▶ [Dataset records]
--- --- ---

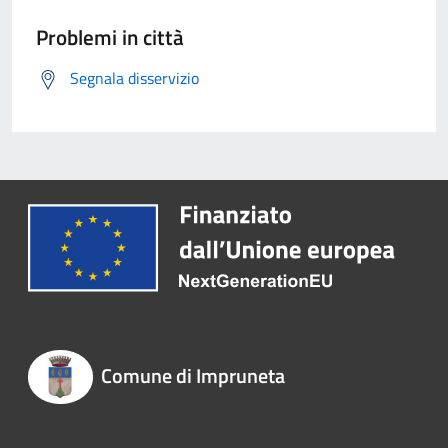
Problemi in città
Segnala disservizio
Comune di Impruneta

--- --- ---

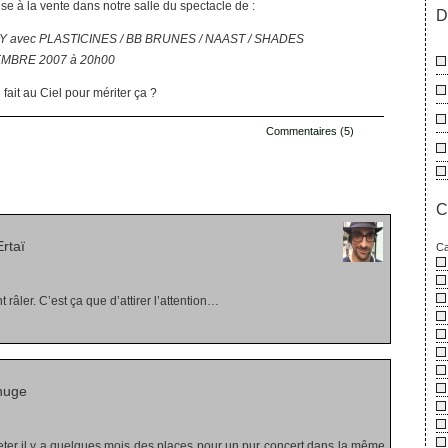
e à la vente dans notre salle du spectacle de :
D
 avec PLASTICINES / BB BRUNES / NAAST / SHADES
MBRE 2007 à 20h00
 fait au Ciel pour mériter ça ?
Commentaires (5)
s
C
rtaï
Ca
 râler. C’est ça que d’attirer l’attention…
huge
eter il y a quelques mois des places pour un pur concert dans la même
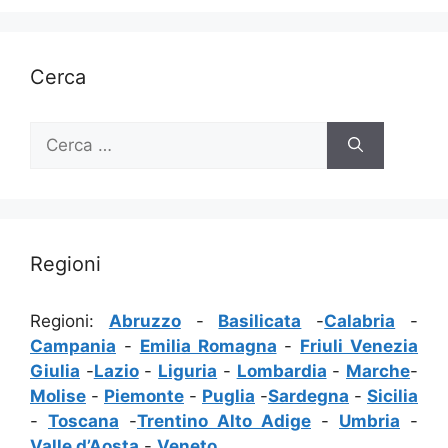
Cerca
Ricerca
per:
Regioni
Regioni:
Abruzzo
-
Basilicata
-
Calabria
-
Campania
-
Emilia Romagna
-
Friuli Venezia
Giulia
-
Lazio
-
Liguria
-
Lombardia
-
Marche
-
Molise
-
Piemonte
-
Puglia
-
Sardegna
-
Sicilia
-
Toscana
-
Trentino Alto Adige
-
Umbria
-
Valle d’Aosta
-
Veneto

--- --- ---

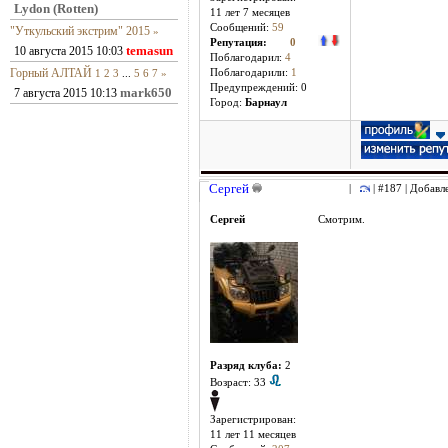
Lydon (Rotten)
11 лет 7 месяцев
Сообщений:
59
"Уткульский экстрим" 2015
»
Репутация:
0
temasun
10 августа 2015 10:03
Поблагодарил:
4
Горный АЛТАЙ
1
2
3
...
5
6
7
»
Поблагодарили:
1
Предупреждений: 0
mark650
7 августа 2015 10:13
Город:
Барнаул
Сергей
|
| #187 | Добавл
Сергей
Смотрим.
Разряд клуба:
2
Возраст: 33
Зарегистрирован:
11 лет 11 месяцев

--- --- ---

Would you show each line of the listing above that has the string "августа"?

▶ [Problem solution]
10 августа 2015 10:03
7 августа 2015 10:13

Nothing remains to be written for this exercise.